◆ TASK INSTRUCTIONS: What is needed here is an exact repetition of the records below, beginning at the line that has "elligent procurement, transforming" and stopping after the line that has "ze their market data requirements.".

Entries taken from a collection

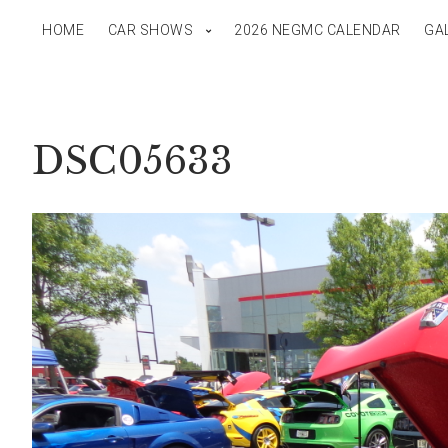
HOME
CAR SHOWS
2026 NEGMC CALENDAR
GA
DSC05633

...

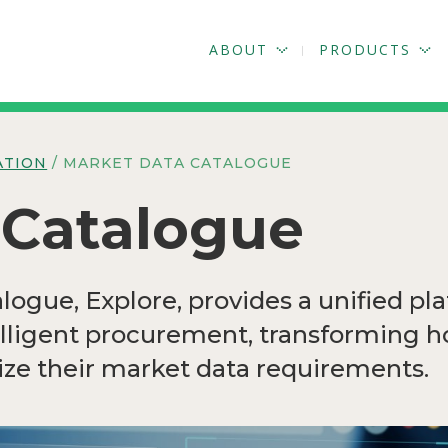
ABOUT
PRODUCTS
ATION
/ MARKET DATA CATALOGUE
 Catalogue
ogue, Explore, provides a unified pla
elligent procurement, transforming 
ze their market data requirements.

◆ RESPONSE TO THIS EXERCISE:
elligent procurement, transforming 
ze their market data requirements.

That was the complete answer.